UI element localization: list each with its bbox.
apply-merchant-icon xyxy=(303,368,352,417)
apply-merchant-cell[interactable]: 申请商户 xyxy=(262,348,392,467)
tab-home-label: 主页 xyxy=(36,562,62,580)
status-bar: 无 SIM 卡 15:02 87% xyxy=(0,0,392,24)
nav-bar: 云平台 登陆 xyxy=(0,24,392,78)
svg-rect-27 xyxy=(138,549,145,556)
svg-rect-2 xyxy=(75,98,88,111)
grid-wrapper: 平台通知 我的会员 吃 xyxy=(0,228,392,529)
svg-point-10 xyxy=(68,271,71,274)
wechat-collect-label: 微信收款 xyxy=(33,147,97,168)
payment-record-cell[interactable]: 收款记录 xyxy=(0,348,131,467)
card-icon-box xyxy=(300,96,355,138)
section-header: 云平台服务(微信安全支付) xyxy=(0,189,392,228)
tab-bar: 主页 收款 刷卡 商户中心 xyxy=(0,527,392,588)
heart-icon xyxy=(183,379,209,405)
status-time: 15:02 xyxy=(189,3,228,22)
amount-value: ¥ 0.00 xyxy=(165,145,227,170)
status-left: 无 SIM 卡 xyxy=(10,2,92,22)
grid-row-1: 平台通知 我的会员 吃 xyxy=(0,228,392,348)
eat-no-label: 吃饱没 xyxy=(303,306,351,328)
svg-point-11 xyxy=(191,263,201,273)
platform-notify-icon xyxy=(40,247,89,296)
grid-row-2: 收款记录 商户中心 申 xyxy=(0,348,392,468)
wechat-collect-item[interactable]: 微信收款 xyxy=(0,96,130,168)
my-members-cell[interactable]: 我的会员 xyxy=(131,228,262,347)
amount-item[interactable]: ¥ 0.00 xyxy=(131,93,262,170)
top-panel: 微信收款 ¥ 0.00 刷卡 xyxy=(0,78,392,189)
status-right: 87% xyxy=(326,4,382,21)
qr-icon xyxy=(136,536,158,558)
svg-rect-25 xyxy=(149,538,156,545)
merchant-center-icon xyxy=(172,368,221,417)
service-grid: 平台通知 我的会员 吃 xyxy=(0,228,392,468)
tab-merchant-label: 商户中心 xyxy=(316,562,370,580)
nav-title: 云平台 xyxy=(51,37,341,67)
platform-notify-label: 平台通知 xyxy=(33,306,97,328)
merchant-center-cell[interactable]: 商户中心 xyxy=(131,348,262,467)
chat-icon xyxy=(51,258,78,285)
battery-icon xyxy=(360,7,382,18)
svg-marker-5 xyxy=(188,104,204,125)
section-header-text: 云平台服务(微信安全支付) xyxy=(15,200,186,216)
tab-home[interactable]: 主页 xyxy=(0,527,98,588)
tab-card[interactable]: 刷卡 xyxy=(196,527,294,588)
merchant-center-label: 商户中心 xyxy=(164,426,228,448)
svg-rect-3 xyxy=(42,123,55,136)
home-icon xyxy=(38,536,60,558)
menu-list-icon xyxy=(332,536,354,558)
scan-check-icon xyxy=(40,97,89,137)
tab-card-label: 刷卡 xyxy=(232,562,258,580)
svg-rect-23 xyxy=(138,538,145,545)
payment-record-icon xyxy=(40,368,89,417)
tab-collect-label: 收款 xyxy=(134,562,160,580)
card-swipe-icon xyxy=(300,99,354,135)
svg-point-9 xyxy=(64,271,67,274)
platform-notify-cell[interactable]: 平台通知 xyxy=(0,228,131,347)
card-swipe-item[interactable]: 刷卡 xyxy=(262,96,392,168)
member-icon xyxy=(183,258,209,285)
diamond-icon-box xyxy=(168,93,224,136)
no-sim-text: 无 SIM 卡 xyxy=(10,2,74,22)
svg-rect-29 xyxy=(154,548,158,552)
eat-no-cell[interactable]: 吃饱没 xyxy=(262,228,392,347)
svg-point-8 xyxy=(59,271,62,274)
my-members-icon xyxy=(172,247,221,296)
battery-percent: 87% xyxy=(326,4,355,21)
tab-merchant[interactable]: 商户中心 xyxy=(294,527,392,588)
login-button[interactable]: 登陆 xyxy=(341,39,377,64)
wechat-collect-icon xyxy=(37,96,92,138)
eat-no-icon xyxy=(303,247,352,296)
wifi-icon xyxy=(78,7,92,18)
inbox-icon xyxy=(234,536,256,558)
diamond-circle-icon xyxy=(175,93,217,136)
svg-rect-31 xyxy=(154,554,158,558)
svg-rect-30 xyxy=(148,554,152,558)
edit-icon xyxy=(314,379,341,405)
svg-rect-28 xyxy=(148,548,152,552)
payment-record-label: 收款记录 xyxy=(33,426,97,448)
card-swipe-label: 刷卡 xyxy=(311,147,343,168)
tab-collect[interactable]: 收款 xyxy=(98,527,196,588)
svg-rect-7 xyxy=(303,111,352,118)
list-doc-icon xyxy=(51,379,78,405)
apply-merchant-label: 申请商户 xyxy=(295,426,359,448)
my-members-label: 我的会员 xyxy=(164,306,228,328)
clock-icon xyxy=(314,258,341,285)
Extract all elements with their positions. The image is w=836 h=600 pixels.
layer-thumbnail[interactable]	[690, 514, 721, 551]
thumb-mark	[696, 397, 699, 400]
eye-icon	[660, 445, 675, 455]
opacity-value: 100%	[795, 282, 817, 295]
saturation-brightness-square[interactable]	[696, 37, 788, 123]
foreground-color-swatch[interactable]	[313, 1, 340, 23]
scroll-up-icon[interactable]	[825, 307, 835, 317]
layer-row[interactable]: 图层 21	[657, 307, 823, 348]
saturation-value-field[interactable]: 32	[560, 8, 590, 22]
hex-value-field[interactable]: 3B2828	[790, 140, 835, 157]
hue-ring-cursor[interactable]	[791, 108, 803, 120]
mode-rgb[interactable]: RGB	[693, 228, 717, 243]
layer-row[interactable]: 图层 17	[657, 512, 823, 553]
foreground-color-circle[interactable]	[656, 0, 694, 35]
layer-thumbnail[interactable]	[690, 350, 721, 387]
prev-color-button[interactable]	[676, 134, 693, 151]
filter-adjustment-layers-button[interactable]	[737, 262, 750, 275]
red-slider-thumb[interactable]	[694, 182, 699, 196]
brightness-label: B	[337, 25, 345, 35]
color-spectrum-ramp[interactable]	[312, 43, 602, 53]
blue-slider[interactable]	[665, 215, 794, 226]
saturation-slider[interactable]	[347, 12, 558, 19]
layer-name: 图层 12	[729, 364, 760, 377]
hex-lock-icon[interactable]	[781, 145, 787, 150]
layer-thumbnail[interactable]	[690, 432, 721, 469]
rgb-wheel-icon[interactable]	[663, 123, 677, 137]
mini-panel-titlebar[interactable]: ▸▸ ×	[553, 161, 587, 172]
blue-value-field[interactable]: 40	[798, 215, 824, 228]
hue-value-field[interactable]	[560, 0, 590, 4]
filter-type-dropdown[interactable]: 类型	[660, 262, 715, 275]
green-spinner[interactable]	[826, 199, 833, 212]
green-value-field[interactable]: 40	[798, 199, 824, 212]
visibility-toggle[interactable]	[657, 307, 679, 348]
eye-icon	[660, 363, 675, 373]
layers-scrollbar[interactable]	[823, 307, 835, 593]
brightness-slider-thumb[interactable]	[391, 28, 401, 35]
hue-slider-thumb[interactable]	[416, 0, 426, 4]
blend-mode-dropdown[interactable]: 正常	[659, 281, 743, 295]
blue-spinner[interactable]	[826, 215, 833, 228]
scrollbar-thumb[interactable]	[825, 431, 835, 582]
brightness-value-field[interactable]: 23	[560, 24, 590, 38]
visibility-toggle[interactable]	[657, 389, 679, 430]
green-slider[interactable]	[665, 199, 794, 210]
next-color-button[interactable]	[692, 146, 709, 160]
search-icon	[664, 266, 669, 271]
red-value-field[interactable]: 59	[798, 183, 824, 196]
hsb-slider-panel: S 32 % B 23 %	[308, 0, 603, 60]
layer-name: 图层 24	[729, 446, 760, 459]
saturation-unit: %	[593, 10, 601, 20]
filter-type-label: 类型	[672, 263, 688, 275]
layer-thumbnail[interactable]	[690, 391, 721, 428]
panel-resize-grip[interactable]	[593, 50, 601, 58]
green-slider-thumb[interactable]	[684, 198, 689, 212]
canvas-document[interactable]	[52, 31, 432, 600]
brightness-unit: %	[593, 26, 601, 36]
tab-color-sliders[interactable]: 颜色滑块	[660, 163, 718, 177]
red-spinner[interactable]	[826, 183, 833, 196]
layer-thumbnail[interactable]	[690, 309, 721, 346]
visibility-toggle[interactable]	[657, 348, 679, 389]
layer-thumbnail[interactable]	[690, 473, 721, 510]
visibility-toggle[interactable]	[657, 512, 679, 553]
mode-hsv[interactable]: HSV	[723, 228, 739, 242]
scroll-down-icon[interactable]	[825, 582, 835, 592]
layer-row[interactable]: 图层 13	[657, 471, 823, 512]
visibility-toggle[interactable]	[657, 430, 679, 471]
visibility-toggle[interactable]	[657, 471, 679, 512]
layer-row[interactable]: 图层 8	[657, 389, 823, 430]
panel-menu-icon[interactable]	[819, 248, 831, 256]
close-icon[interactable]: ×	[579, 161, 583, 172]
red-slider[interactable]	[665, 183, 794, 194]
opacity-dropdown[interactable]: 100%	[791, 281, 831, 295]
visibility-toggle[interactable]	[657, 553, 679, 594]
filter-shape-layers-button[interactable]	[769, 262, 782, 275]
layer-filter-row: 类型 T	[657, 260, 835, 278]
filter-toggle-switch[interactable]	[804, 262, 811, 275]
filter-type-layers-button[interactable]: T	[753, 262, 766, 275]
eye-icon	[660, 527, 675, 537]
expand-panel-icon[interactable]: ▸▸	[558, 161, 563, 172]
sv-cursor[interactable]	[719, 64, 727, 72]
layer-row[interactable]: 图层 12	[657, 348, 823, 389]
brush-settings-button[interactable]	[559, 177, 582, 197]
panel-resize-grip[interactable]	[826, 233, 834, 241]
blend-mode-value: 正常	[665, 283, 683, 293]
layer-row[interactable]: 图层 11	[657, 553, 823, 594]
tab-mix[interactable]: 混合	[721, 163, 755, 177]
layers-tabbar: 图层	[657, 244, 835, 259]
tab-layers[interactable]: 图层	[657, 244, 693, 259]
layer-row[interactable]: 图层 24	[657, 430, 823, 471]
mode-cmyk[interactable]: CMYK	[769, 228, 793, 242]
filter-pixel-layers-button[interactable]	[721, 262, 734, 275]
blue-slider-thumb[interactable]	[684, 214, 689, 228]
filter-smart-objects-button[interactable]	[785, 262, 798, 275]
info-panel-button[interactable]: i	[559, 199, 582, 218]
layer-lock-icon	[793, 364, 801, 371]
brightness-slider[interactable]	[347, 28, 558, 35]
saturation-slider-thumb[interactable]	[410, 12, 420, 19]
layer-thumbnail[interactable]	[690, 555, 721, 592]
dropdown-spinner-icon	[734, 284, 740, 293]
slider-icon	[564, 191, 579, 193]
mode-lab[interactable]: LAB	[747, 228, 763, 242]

◆ **PROBLEM**
Provide every line from the material that contains the word "with".

◆ **ANSWER TO THE PROBLEM**
UI element localization: list each with its bbox.
Extract all elements with their positions. The image is w=836 h=600 pixels.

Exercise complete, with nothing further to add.